Oleh karena tak kunjung menyala, Tari lantas masuk saja tanpa peduli apapun lagi dan menanggalkan celana kemudian berjongkok. Setelah beberapa menit, ia mengambil air dan menyiram lantai beberapa kali. Setelah itu ia pun keluar dari toilet.

“Kau tidak apa-apa jika begitu saja…?” Lagi-lagi aku mendengar percakapan, kali ini dari Tari.

“Memangnya kenapa? Tidak ada laki-laki di sini. Lagipula, kita kan sama-sama perempuan.”

Percakapan mereka terus mengarah mengenai urusan wanita. Sepertinya sahabat Tari sedang menenangkan dirinya yang kehilangan Andi. Aku bisa mengetahui ini dari suara tawa yang terdengar dari mereka berdua.

Di sela-sela ini, suara kapten Tiyo terdengar olehku melalui radio penghubung yang ku sematkan di telinga. Ia menanyakan di mana lokasiku berada saat ini. Tapi aku tidak merespon — hanya diam sambil tetap menguping apa yang dibicarakan oleh kedua wanita itu sampai beberapa waktu kemudian suasana menjadi sunyi.

Aku tetap berdiam diri di toilet sekitar lima menit, dan tak lama berselang tiba-tiba saja Tari menjerit histeris.

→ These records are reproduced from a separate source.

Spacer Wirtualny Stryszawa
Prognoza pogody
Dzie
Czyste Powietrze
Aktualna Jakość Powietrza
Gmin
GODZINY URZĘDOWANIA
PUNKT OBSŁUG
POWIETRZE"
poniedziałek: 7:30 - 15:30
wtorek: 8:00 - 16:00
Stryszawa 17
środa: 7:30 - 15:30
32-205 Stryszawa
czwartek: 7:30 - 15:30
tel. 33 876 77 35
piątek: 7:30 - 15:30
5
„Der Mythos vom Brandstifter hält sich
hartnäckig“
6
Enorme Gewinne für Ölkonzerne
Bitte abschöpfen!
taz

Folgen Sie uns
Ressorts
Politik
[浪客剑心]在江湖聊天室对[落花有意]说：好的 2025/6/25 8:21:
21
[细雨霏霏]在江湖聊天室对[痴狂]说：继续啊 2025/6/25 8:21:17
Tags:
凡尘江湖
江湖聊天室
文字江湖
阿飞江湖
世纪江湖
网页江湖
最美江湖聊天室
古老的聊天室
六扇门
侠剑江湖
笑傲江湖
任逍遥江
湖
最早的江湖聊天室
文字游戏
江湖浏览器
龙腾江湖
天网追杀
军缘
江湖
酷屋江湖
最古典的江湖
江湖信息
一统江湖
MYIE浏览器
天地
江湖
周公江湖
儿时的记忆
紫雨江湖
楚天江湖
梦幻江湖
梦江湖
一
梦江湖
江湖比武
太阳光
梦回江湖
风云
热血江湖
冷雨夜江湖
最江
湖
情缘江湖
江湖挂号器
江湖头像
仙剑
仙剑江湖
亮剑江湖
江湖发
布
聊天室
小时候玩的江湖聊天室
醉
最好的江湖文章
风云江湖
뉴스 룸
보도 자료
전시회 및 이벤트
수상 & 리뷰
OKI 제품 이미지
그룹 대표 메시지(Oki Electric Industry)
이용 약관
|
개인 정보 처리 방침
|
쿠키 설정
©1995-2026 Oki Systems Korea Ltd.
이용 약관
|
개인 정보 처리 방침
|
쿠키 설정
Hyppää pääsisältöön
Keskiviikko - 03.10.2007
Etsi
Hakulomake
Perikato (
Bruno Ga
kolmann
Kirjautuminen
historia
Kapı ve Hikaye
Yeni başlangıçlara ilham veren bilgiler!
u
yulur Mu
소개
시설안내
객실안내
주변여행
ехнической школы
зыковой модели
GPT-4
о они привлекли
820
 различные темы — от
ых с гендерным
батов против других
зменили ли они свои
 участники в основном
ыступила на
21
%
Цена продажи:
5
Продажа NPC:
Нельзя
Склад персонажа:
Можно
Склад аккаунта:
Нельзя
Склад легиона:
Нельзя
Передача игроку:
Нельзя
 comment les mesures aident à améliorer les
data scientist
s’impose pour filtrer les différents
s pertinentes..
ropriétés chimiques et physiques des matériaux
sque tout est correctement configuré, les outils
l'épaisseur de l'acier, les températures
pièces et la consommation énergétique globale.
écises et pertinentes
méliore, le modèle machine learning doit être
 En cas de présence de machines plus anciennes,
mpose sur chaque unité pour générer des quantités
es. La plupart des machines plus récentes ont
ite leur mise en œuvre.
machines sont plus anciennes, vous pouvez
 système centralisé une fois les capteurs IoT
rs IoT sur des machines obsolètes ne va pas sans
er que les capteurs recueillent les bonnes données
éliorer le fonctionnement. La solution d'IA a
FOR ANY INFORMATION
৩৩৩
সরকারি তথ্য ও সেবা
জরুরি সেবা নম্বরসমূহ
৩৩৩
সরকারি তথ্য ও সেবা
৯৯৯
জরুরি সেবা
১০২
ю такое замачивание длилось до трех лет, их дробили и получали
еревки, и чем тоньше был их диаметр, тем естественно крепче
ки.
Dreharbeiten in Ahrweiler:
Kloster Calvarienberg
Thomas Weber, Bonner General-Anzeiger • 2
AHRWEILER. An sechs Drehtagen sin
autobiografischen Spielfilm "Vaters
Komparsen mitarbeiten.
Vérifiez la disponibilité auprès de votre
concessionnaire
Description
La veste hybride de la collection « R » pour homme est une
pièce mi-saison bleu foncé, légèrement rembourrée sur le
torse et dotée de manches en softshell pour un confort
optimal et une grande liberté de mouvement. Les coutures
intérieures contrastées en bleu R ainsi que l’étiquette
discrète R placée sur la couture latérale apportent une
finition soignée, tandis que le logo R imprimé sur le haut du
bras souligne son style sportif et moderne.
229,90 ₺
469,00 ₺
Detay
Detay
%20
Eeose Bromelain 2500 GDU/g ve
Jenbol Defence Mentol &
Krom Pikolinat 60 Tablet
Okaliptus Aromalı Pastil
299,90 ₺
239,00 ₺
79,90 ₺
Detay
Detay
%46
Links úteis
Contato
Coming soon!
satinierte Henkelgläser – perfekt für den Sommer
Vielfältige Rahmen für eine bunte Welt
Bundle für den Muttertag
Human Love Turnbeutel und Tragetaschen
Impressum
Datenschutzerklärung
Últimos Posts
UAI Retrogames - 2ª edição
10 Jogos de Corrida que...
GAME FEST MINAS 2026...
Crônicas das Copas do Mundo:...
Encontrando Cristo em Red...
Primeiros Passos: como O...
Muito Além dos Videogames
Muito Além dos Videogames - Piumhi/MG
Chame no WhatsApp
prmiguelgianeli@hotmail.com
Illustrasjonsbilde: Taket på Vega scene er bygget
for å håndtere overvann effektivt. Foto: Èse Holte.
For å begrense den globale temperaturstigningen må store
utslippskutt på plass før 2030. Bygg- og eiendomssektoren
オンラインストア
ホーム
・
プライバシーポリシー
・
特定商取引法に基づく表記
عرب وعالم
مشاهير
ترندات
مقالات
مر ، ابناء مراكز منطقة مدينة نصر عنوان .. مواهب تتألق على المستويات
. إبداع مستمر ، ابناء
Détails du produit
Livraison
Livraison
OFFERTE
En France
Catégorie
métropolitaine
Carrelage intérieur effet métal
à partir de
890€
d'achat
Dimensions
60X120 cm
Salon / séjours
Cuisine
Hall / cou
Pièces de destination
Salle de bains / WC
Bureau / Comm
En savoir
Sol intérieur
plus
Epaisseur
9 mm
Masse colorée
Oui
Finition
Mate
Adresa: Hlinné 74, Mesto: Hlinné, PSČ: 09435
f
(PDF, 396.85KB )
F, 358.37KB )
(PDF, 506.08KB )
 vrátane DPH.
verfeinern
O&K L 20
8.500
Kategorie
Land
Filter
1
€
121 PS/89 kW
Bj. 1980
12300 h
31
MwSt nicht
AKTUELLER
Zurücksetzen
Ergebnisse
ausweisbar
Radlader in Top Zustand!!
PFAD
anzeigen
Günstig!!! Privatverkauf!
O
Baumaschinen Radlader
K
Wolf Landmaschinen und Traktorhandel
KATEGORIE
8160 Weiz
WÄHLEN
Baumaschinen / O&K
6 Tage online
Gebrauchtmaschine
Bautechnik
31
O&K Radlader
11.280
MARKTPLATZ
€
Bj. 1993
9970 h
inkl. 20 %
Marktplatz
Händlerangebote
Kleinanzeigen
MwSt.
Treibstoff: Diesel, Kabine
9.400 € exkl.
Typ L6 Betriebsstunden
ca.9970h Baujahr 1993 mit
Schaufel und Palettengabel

Suara teriakannya menusuk gendang telingaku. Lalu, seketika aku mendengar sepertinya mulut penyanyi itu dibungkam paksa; dapat ku yakini dengan suara teriakannya yang terdengar seperti tertahan oleh sesuatu.

Kini, aku dapat merasakan suasananya berubah menjadi mencekam dalam sekejap. Seraya menyetel sesuatu di ponsel pelacak, aku pun berjalan perlahan-lahan keluar dari sini.

Begitu berada di luar toilet, aku menatap ke arah ranjang dan melihat Tari sedang dicekik oleh sahabatnya sendiri dalam posisi terbaring. Dan wanita yang menyerang penyanyi itu sama sekali tidak mengenakan pakaian; ia telanjang bulat.

“Kau sudah merebut Andi dariku. Dasar perempuan murahan. Akan ku bunuh dirimu seperti aku membunuh Andi.” ujar wanita itu.

“Li…sa… ja…ngan…” kata Tari dengan terputus-putus. Ia berusaha keras menyingkirikan sahabatnya.

Aku sendiri masih diam tanpa reaksi; ku perhatikan dengan seksama wanita itu sambil terus berjalan mendekati mereka. Tak lama kemudian, ia menyadari kehadiranku dan seketika terkejut. Lisa — sahabat Tari — dengan cepat melepaskan cengkeraman tangannya dari leher sang penyanyi dan bergegas turun dari ranjang.

“Ka… kau…” teriak Lisa seraya menutupi payudaranya. “Tak salah lagi, kau orang yang berada di apartemen Andi pada malam itu. Apa yang kau lakukan di sini? Bagaimana caramu masuk?”

Aku tidak menjawabnya melainkan melihat Tari yang terbatuk-batuk dan berusaha menormalkan pernapasannya. Kemudian, ku tatap Lisa dengan sangat dingin hingga ia menjadi ketakutan. Akan tetapi, dirinya cepat-cepat membuka sebuah laci yang memang terletak bersebelahan dari ranjang, lalu mengambil pisau.

Lisa lantas menjambak rambut Tari seraya menempelkan ujung pisau ke leher wanita itu.

“Ku minta kau untuk segera pergi dari sini jika tak ingin melihat leher wanita ini putus…” ancam Lisa.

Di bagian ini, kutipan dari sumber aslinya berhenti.